Thursday, January 24, 2008




Controversial anti-immigration activist visits Atascadero to endorse Huckabee. They're not here to pick strawberries. "They're here to fulfill their pockets."


You've gotta have some chutzpa to call yourself a minuteman. The title refers to either a fast lover or a patriot whose ideas of national independence and individual responsibility were at stake in the battle against colonial England.

Jim Gilchrist, founder of the Minuteman Project, is no doubt reaching for fraternity with the latter, but his critics may find it hard to reconcile his group of self-appointed immigration regulators with the likes of Paul Revere.

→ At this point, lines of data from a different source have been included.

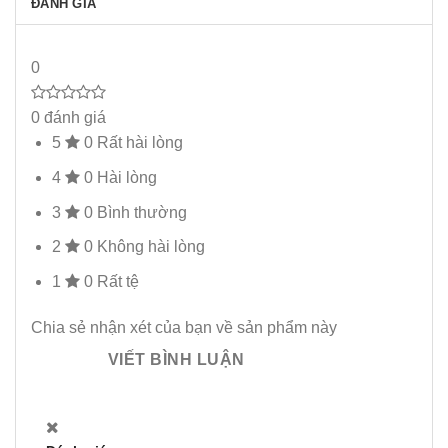
ĐÁNH GIÁ
0
0 đánh giá
5
0
Rất hài lòng
4
0
Hài lòng
3
0
Bình thường
2
0
Không hài lòng
1
0
Rất tệ
Chia sẻ nhận xét của bạn về sản phẩm này
VIẾT BÌNH LUẬN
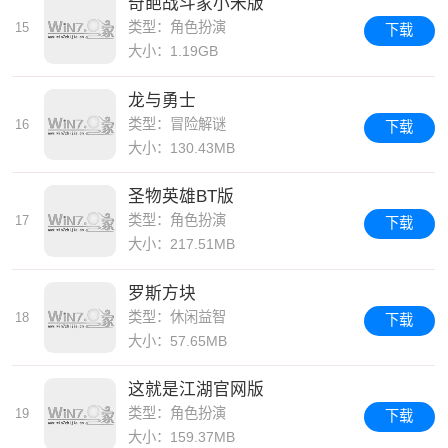
奇葩战斗家小米版
类型：角色扮演
15
下载
大小：1.19GB
龙与勇士
类型：冒险解谜
16
下载
大小：130.43MB
圣物英雄BT版
类型：角色扮演
17
下载
大小：217.51MB
罗斯方块
类型：休闲益智
18
下载
大小：57.65MB
这就是江湖官网版
类型：角色扮演
19
下载
大小：159.37MB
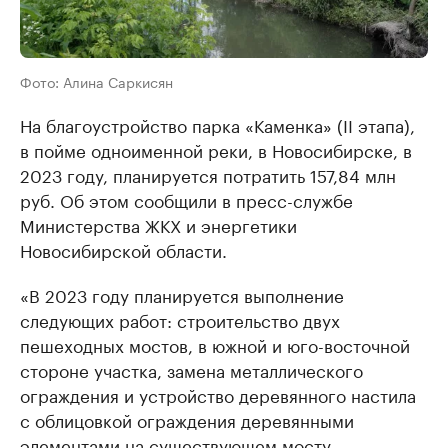
Фото: Алина Саркисян
На благоустройство парка «Каменка» (II этапа),
в пойме одноименной реки, в Новосибирске, в
2023 году, планируется потратить 157,84 млн
руб. Об этом сообщили в пресс-службе
Министерства ЖКХ и энергетики
Новосибирской области.
«В 2023 году планируется выполнение
следующих работ: строительство двух
пешеходных мостов, в южной и юго-восточной
стороне участка, замена металлического
ограждения и устройство деревянного настила
с облицовкой ограждения деревянными
элементами на существующем мосту,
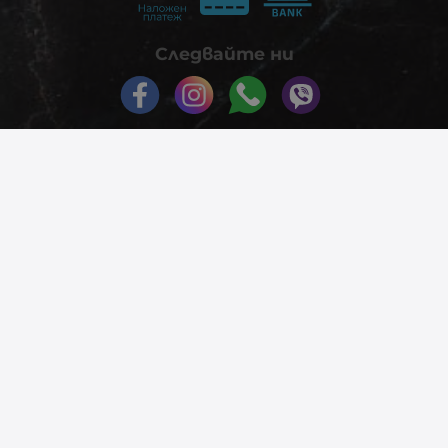
Следвайте ни
© 2026
phonex.bg
- Всички права запазени.
Изработка на онлайн магазин
Valival Commerce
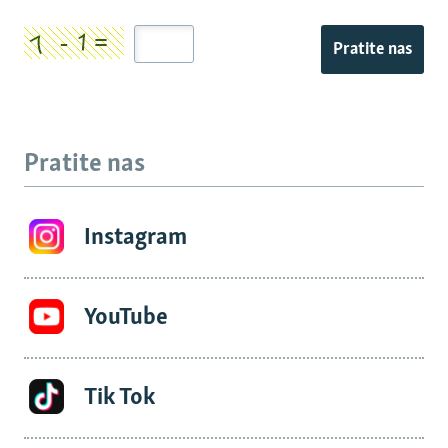
Pratite nas
Pratite nas
Instagram
YouTube
Tik Tok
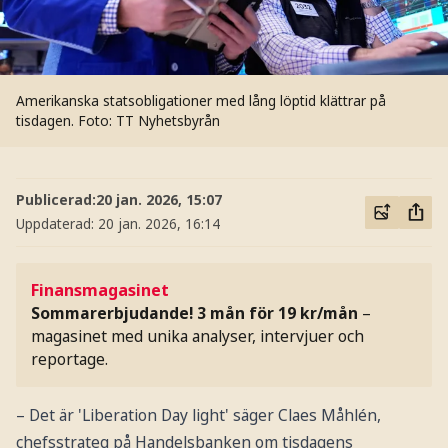
Amerikanska statsobligationer med lång löptid klättrar på
tisdagen.
Foto: TT Nyhetsbyrån
Publicerad:
20 jan. 2026, 15:07
Uppdaterad:
20 jan. 2026, 16:14
Finansmagasinet
Sommarerbjudande! 3 mån för 19 kr/mån
–
magasinet med unika analyser, intervjuer och
reportage.
– Det är 'Liberation Day light' säger Claes Måhlén,
chefsstrateg på Handelsbanken om tisdagens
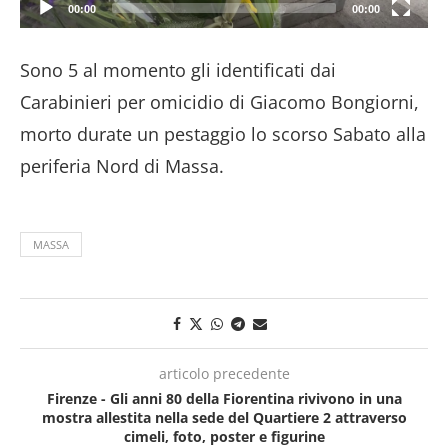
00:00
00:00
Sono 5 al momento gli identificati dai
Carabinieri per omicidio di Giacomo Bongiorni,
morto durate un pestaggio lo scorso Sabato alla
periferia Nord di Massa.
MASSA
articolo precedente
Firenze - Gli anni 80 della Fiorentina rivivono in una
mostra allestita nella sede del Quartiere 2 attraverso
cimeli, foto, poster e figurine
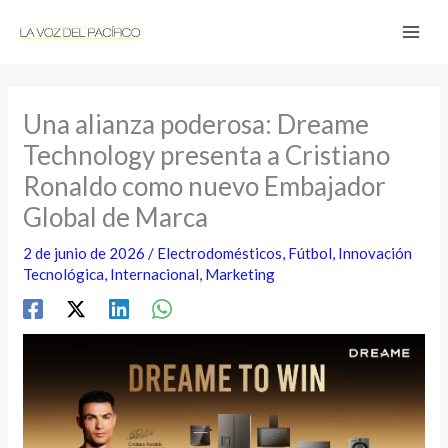
Ir
al
contenido
Una alianza poderosa: Dreame
Technology presenta a Cristiano
Ronaldo como nuevo Embajador
Global de Marca
2 de junio de 2026
/
Electrodomésticos
,
Fútbol
,
Innovación
Tecnológica
,
Internacional
,
Marketing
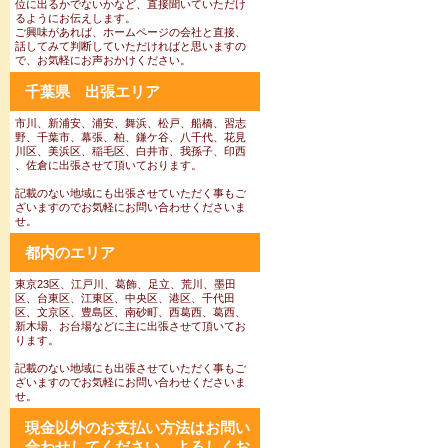
位に出るかでないかなど、直接聞いていただけ
るようにお伝えします。
ご興味があれば、ホームページの会社と直接、
話してみて判断していただければと思いますの
で、お気軽にお声おかけください。
千葉県 出張エリア
市川、新浦安、浦安、舞浜、松戸、船橋、習志
野、千葉市、幕張、柏、鎌ケ谷、八千代、花見
川区、美浜区、稲毛区、白井市、我孫子、印西
、佐倉に出張させて頂いております。
記載のない地域にも出張させていただく事もご
ざいますのでお気軽にお問い合わせくださいま
せ。
都内のエリア
東京23区、江戸川、葛飾、足立、荒川、墨田
区、台東区、江東区、中央区、港区、千代田
区、文京区、豊島区、南砂町、西葛西、葛西、
新木場、お台場などに主に出張させて頂いてお
ります。
記載のない地域にも出張させていただく事もご
ざいますのでお気軽にお問い合わせくださいま
せ。
現金以外のお支払い方法はお問い
合わせしてください。よろしくお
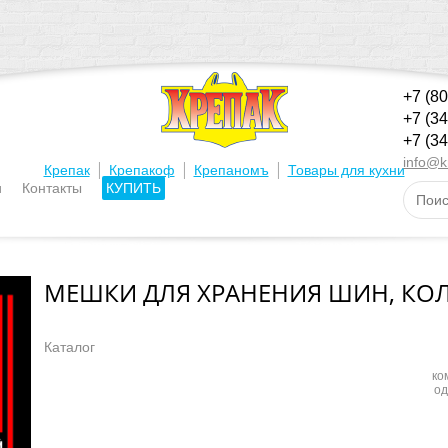
+7 (8
+7 (3
+7 (3
info@k
|
|
|
Крепак
Крепакоф
Крепаномъ
Товары для кухни
и
Контакты
КУПИТЬ
МЕШКИ ДЛЯ ХРАНЕНИЯ ШИН, КОЛ
Каталог
ко
од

Each waged a battle that involved the haves and have-nots, but it would seem as though the modern minuteman's role has been reversed.

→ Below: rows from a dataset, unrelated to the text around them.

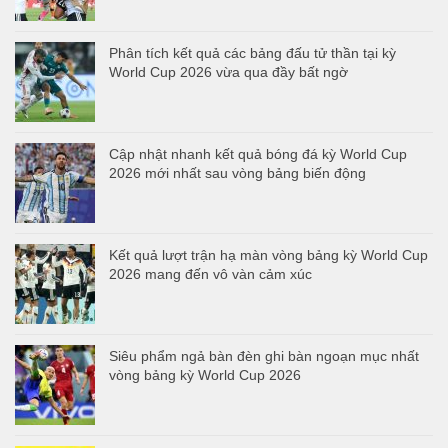
Phân tích kết quả các bảng đấu tử thần tại kỳ
World Cup 2026 vừa qua đầy bất ngờ
Cập nhật nhanh kết quả bóng đá kỳ World Cup
2026 mới nhất sau vòng bảng biến động
Kết quả lượt trận hạ màn vòng bảng kỳ World Cup
2026 mang đến vô vàn cảm xúc
Siêu phẩm ngả bàn đèn ghi bàn ngoạn mục nhất
vòng bảng kỳ World Cup 2026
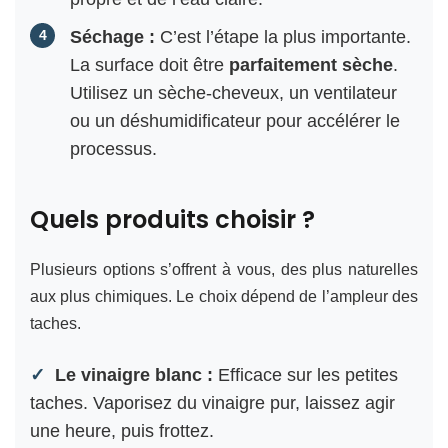
Séchage :
C’est l’étape la plus importante.
La surface doit être
parfaitement sèche
.
Utilisez un sèche-cheveux, un ventilateur
ou un déshumidificateur pour accélérer le
processus.
Quels produits choisir ?
Plusieurs options s’offrent à vous, des plus naturelles
aux plus chimiques. Le choix dépend de l’ampleur des
taches.
Le vinaigre blanc :
Efficace sur les petites
taches. Vaporisez du vinaigre pur, laissez agir
une heure, puis frottez.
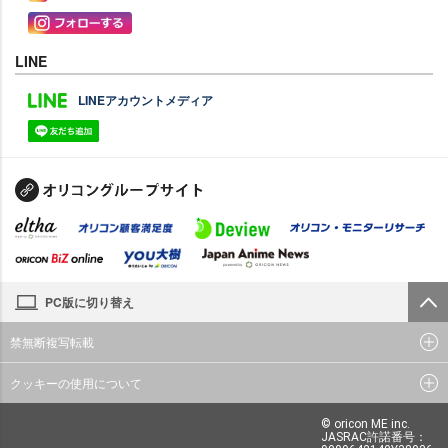
LINE
LINEアカウントメディア
PC版に切り替え
禁無断複写転載
クッキーの使用について
© oricon ME inc.
JASRAC許諾番号：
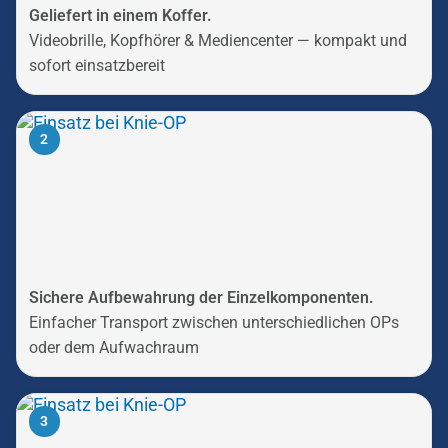
Geliefert in einem Koffer.
Videobrille, Kopfhörer & Mediencenter — kompakt und
sofort einsatzbereit
2
Sichere Aufbewahrung der Einzelkomponenten.
Einfacher Transport zwischen unterschiedlichen OPs
oder dem Aufwachraum
3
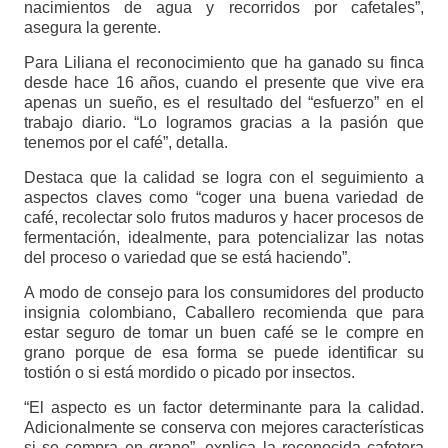
nacimientos de agua y recorridos por cafetales”,
asegura la gerente.
Para Liliana el reconocimiento que ha ganado su finca
desde hace 16 años, cuando el presente que vive era
apenas un sueño, es el resultado del “esfuerzo” en el
trabajo diario. “Lo logramos gracias a la pasión que
tenemos por el café”, detalla.
Destaca que la calidad se logra con el seguimiento a
aspectos claves como “coger una buena variedad de
café, recolectar solo frutos maduros y hacer procesos de
fermentación, idealmente, para potencializar las notas
del proceso o variedad que se está haciendo”.
A modo de consejo para los consumidores del producto
insignia colombiano, Caballero recomienda que para
estar seguro de tomar un buen café se le compre en
grano porque de esa forma se puede identificar su
tostión o si está mordido o picado por insectos.
“El aspecto es un factor determinante para la calidad.
Adicionalmente se conserva con mejores características
si se compra en grano”, explica la reconocida cafetera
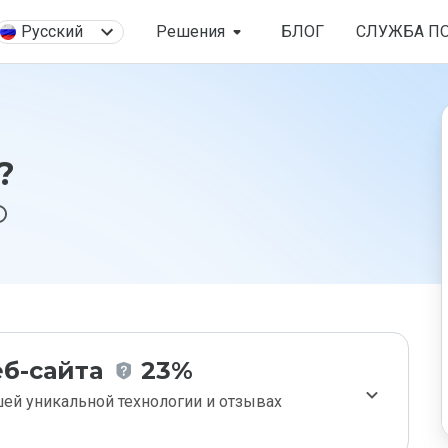
Русский
Решения
БЛОГ
СЛУЖБА П
?
б-сайта
23%
ей уникальной технологии и отзывах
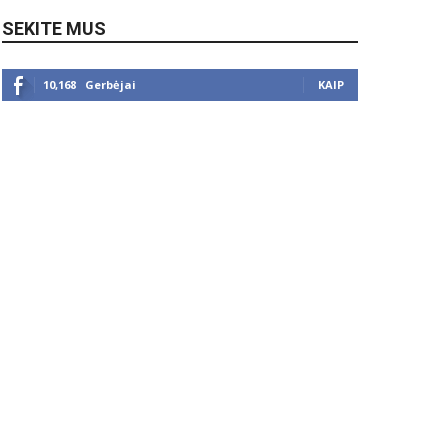
SEKITE MUS
10,168
Gerbėjai
KAIP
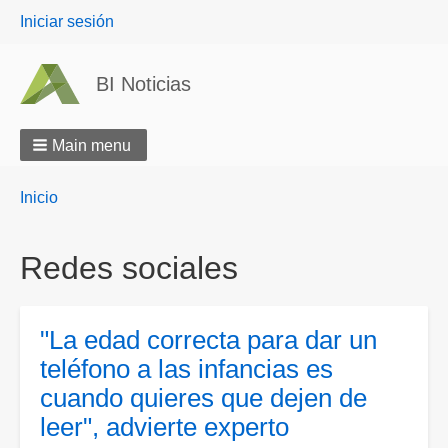
User
Iniciar sesión
menu
BI Noticias
Main menu
Breadcrumbs
You
Inicio
are
here:
Redes sociales
"La edad correcta para dar un
teléfono a las infancias es
cuando quieres que dejen de
leer", advierte experto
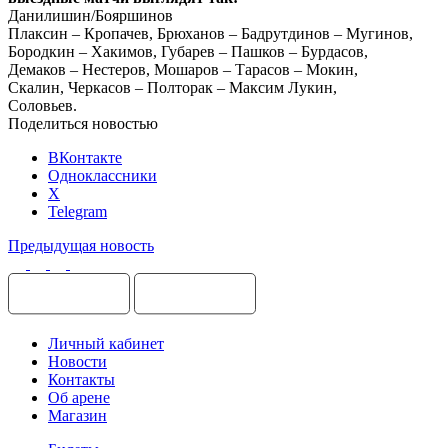
Данилишин/Бояршинов
Плаксин – Кропачев, Брюханов – Бадрутдинов – Мугинов,
Бородкин – Хакимов, Губарев – Пашков – Бурдасов,
Демаков – Нестеров, Мошаров – Тарасов – Мокин,
Скалин, Черкасов – Полторак – Максим Лукин,
Соловьев.
Поделиться новостью
ВКонтакте
Одноклассники
X
Telegram
Предыдущая новость
Личный кабинет
Новости
Контакты
Об арене
Магазин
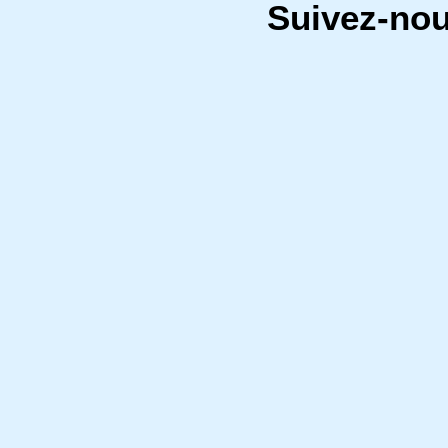
Suivez-no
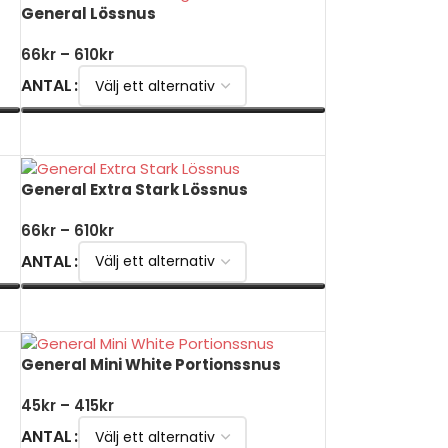
General Lössnus
66
kr
–
610
kr
ANTAL
VÄLJ ALTERNATIV
General Extra Stark Lössnus
66
kr
–
610
kr
ANTAL
VÄLJ ALTERNATIV
General Mini White Portionssnus
45
kr
–
415
kr
ANTAL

Like him or hate him, the controversial founder of the group will be speaking at Malibu Brew in Atascadero on Jan. 26 at 11 a.m. in support of Republican presidential candidate Mike Huckabee. The event is a fundraiser sponsored by an Atascadero group for the election of Huckabee.

Although Gilchrist's support for the former governor of Arkansas is based on one issue--immigration--this modern minuteman isn't a one-dimensional personality. In a phone interview, he delivered both insights and incites.

"They're not here to pick strawberries," he said of immigrant farm workers. "They're here to pick pockets."

Gilchrist started the Minuteman Project in 2004, in response to what he calls a failure of the government to uphold its own laws concerning immigration. The basic function of the group is to physically monitor the border for people trying to cross illegally, and then report any activity to border patrol agents. Minutemen aren't tasked to enforce the law themselves. Mostly they push their agenda in Washington, which is why Gilchrist will speak in support of Huckabee.

His endorsement of the presidential hopeful is the result of several meetings and interviews. No other "reasonable" Republican candidate's stance on immigration, Gilchrist said, better embodies his own.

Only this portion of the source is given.